Ian had to think a second. “I remember me and the other guys were talking to some locals and he just lost his shit.”
“Why?”
He shrugged. “It gets scary, right? Day after day you never know who to trust, can’t tell who wants to kill you and who just wants to mind their own business.”
It was second nature, a reality of life for him and a terrifying possibility for me.
“I remember he was yelling at this guy and his wife—or his mother, I don’t remember—but a little kid went over to him, and she came up behind Lochlyn, and he started screaming.”
“Did he hurt anyone?”
“No, because we got him outta there. Delaney took him back to base with Regan, and the rest of us stayed and finished up the patrol.”
“So you don’t know what went on from when they left you to when Lochlyn got put on a plane for home.”
“No, I don’t.”
“Could he have been given a second chance?”
“I think that might’ve been it already. I seem to recall him freaking out before, and Delaney let it slide.”
“But Delaney had a choice.”
“Sure. Keep him there with us or send him home.”
“And so he went home.”
“Yeah. I mean, he had a meltdown; it wasn’t something he was going to get over so Delaney made the call.”
“Did he have to?”
He turned in his chair to look at me. “These are people’s lives at stake, M. Lochlyn’s carrying a big-ass gun and walking through towns with kids and old people. What if his paranoia got the better of him and he killed someone?”
“But what if all he needed was a little help?”
“No, it was more than that. You get to a place where you can tell the guys who are gonna make it. He wasn’t, and Delaney knew it too.”
“Did you ever see him again after that night?”
Ian was quiet a second. “No. I never did.”
“So it’s very possible that if this guy, Lochlyn, had a hard time when he got home and blames Delaney for sending him, that he also blames you for not sticking up for him.”
“Yeah, I guess,” he agreed with a grimace.
“What?”
He glanced at me. “That’s kind of a stretch, isn’t it?”
“How?”
“Delaney sent Lochlyn home, and now he’s out to get us?”

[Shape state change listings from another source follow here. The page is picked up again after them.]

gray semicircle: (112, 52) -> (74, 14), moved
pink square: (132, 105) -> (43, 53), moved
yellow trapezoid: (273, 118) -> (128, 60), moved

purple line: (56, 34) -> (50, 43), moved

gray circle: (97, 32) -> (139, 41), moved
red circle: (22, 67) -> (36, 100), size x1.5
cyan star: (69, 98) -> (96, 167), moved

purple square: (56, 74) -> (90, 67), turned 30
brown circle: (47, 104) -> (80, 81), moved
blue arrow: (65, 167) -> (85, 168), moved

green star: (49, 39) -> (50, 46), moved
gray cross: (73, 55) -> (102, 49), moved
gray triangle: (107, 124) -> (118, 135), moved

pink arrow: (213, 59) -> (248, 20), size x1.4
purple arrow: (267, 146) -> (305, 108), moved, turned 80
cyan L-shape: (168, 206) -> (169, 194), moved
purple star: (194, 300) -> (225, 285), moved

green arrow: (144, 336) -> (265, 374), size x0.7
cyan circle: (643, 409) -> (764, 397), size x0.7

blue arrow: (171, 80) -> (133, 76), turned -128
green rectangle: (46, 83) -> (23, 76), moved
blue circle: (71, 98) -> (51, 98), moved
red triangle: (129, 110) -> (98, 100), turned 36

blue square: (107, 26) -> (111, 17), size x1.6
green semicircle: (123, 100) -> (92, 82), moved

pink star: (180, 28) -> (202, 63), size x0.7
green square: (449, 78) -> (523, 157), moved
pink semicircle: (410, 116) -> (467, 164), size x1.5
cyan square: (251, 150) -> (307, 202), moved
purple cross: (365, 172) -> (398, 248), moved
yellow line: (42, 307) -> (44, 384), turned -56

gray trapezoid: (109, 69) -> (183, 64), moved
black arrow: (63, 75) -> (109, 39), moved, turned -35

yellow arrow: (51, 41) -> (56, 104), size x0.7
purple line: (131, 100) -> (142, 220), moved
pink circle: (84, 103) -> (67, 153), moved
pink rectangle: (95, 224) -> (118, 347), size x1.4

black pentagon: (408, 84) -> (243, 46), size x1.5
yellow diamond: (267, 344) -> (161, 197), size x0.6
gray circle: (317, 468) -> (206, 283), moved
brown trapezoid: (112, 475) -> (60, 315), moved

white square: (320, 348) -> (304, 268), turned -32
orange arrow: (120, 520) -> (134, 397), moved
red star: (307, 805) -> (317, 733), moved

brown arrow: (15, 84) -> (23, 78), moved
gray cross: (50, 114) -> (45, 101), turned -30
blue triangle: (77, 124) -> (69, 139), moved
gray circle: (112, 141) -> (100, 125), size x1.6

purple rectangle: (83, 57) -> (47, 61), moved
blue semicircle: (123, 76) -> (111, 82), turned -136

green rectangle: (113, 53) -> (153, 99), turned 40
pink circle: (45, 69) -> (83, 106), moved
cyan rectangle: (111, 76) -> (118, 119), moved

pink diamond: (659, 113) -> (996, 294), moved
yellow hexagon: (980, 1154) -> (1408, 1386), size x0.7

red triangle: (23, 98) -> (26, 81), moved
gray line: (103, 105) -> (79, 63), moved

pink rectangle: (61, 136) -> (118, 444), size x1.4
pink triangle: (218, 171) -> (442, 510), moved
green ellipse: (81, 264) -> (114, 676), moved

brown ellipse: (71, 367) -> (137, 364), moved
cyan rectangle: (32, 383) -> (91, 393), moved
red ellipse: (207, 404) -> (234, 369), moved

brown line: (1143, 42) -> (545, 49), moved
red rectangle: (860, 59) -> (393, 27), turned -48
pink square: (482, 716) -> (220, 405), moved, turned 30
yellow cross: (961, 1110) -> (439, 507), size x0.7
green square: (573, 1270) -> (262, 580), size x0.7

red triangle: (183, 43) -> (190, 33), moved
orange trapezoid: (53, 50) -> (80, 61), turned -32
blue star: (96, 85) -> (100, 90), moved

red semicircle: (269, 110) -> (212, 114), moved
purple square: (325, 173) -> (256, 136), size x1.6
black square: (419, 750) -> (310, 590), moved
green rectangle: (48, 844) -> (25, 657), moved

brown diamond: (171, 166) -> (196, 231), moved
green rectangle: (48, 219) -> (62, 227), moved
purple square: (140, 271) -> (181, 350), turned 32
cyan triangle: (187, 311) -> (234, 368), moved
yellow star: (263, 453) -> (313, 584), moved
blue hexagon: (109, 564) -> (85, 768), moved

“You said he was unstable.”
“Yeah, but once he got back here to the world, maybe everything righted itself.”
“Or not,” I said, playing devil’s advocate. “And if he never saw you again, he would assume that you’re still in that unit.”
“Probably.”
“You’re not buying it.”
“Not really, no.”
“Why not?”
“Lots of guys have a hard time over there, and I’d say most of them come home and get help.”
“But you don’t know what he came home to.”
“No, I don’t, and—shit,” he growled before leaning back in the chair and gesturing at the screen. “This certainly isn’t helping.”